(Records contained in a dataset)
......
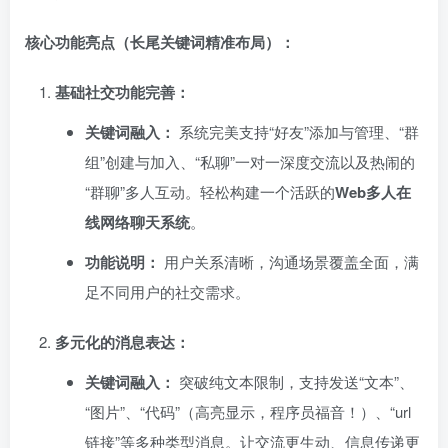
核心功能亮点（长尾关键词精准布局）：​
基础社交功能完善：​
关键词融入：​
系统完美支持“好友”添加与管理、“群
组”创建与加入、“私聊”一对一深度交流以及热闹的
“群聊”多人互动。轻松构建一个活跃的
Web多人在
线网络聊天系统
。
功能说明：​
用户关系清晰，沟通场景覆盖全面，满
足不同用户的社交需求。
多元化的消息表达：​
关键词融入：​
突破纯文本限制，支持发送“文本”、
“图片”、“代码”（高亮显示，程序员福音！）、“url
链接”等多种类型消息。让交流更生动、信息传递更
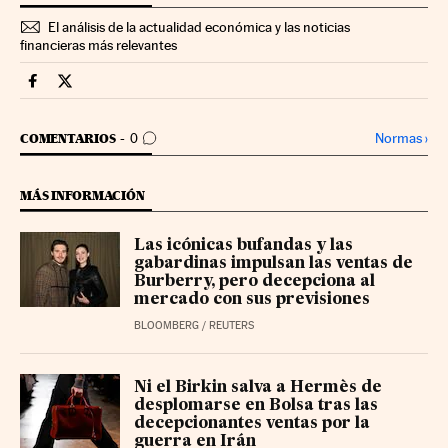
El análisis de la actualidad económica y las noticias
financieras más relevantes
Companias Cinco Días en Facebook
Companias Cinco Días en Twitter
IR A LOS COMENTARIOS
Normas
›
COMENTARIOS
0
MÁS INFORMACIÓN
Las icónicas bufandas y las
gabardinas impulsan las ventas de
Burberry, pero decepciona al
mercado con sus previsiones
BLOOMBERG
/
REUTERS
Ni el Birkin salva a Hermès de
desplomarse en Bolsa tras las
decepcionantes ventas por la
guerra en Irán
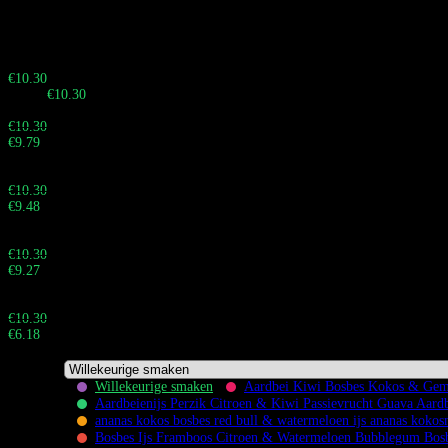
Shop nu voor het beste in wegwerpvapes, met snelle DDP-verzending.
Haast je! Verkoop eindigt over:
Buy 10 - 29 pieces
€
10.30
Totaal:
€
10.30
Buy 30 - 59 pieces and save 5%
€
10.30
€
9.79
Totaal:
Buy 60 - 99 pieces and save 8%
€
10.30
€
9.48
Totaal:
Buy 100 - 999 pieces and save 10%
€
10.30
€
9.27
Totaal:
Buy 1.000+ pieces and save 40%
€
10.30
€
6.18
Totaal:
Willekeurige smaken
Aardbei Kiwi Bosbes Kokos & Gem
Aardbeienijs Perzik Citroen & Kiwi Passievrucht Guava Aardb
ananas kokos bosbes red bull & watermeloen ijs ananas kokos
Bosbes Ijs Framboos Citroen & Watermeloen Bubblegum Bos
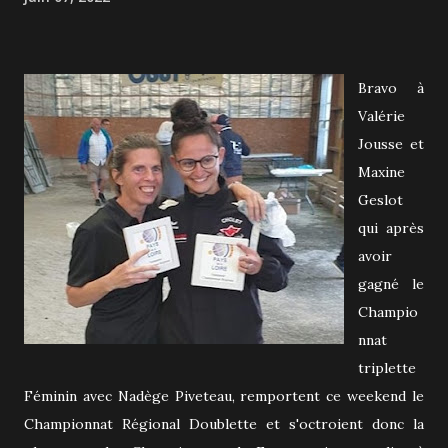
Bravo à
Valérie
Jousse et
Maxine
Geslot
qui après
avoir
gagné le
Champio
nnat
triplette
Féminin avec Nadège Piveteau, remportent ce weekend le
Championnat Régional Doublette et s'octroient donc la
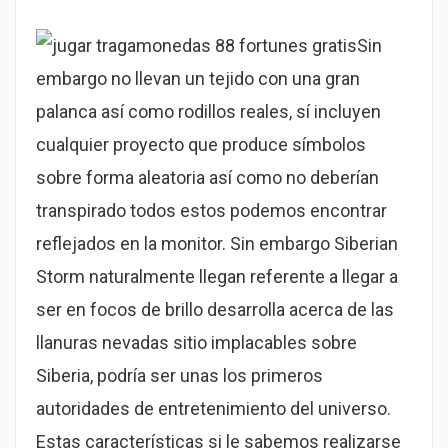
Sin
embargo no llevan un tejido con una gran
palanca así­ como rodillos reales, sí incluyen
cualquier proyecto que produce símbolos
sobre forma aleatoria así­ como no deberían
transpirado todos estos podemos encontrar
reflejados en la monitor. Sin embargo Siberian
Storm naturalmente llegan referente a llegar a
ser en focos de brillo desarrolla acerca de las
llanuras nevadas sitio implacables sobre
Siberia, podría ser unas los primeros
autoridades de entretenimiento del universo.
Estas características si le sabemos realizarse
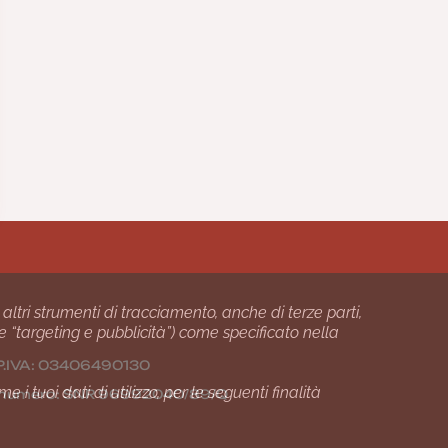
 altri strumenti di tracciamento, anche di terze parti,
 e “targeting e pubblicità”) come specificato nella
24 P.IVA: 03406490130
i tuoi dati di utilizzo, per le seguenti finalità
01 numero: SNR 96992040/89/Q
......
EXERCISE GOAL
The reply has to reproduce every line above verbatim and contain no pictures.

SOLUTION
核心功能亮点（长尾关键词精准布局）：​
基础社交功能完善：​
关键词融入：​
系统完美支持“好友”添加与管理、“群
组”创建与加入、“私聊”一对一深度交流以及热闹的
“群聊”多人互动。轻松构建一个活跃的
Web多人在
线网络聊天系统
。
功能说明：​
用户关系清晰，沟通场景覆盖全面，满
足不同用户的社交需求。
多元化的消息表达：​
关键词融入：​
突破纯文本限制，支持发送“文本”、
“图片”、“代码”（高亮显示，程序员福音！）、“url
链接”等多种类型消息。让交流更生动、信息传递更
El análisis de la actualidad económica y las noticias
financieras más relevantes
Companias Cinco Días en Facebook
Companias Cinco Días en Twitter
IR A LOS COMENTARIOS
Normas
›
COMENTARIOS
0
MÁS INFORMACIÓN
Las icónicas bufandas y las
gabardinas impulsan las ventas de
Burberry, pero decepciona al
mercado con sus previsiones
BLOOMBERG
/
REUTERS
Ni el Birkin salva a Hermès de
desplomarse en Bolsa tras las
decepcionantes ventas por la
guerra en Irán
Shop nu voor het beste in wegwerpvapes, met snelle DDP-verzending.
Haast je! Verkoop eindigt over:
Buy 10 - 29 pieces
€
10.30
Totaal:
€
10.30
Buy 30 - 59 pieces and save 5%
€
10.30
€
9.79
Totaal:
Buy 60 - 99 pieces and save 8%
€
10.30
€
9.48
Totaal:
Buy 100 - 999 pieces and save 10%
€
10.30
€
9.27
Totaal:
Buy 1.000+ pieces and save 40%
€
10.30
€
6.18
Totaal:
Willekeurige smaken
Aardbei Kiwi Bosbes Kokos & Gem
Aardbeienijs Perzik Citroen & Kiwi Passievrucht Guava Aardb
ananas kokos bosbes red bull & watermeloen ijs ananas kokos
Bosbes Ijs Framboos Citroen & Watermeloen Bubblegum Bos
Bravo à
Valérie
Jousse et
Maxine
Geslot
qui après
avoir
gagné le
Champio
nnat
triplette
Féminin avec Nadège Piveteau, remportent ce weekend le
Championnat Régional Doublette et s'octroient donc la
Sin
embargo no llevan un tejido con una gran
palanca así­ como rodillos reales, sí incluyen
cualquier proyecto que produce símbolos
sobre forma aleatoria así­ como no deberían
transpirado todos estos podemos encontrar
reflejados en la monitor. Sin embargo Siberian
Storm naturalmente llegan referente a llegar a
ser en focos de brillo desarrolla acerca de las
llanuras nevadas sitio implacables sobre
Siberia, podría ser unas los primeros
autoridades de entretenimiento del universo.
Estas características si le sabemos realizarse
 altri strumenti di tracciamento, anche di terze parti,
 e “targeting e pubblicità”) come specificato nella
24 P.IVA: 03406490130
i tuoi dati di utilizzo, per le seguenti finalità
01 numero: SNR 96992040/89/Q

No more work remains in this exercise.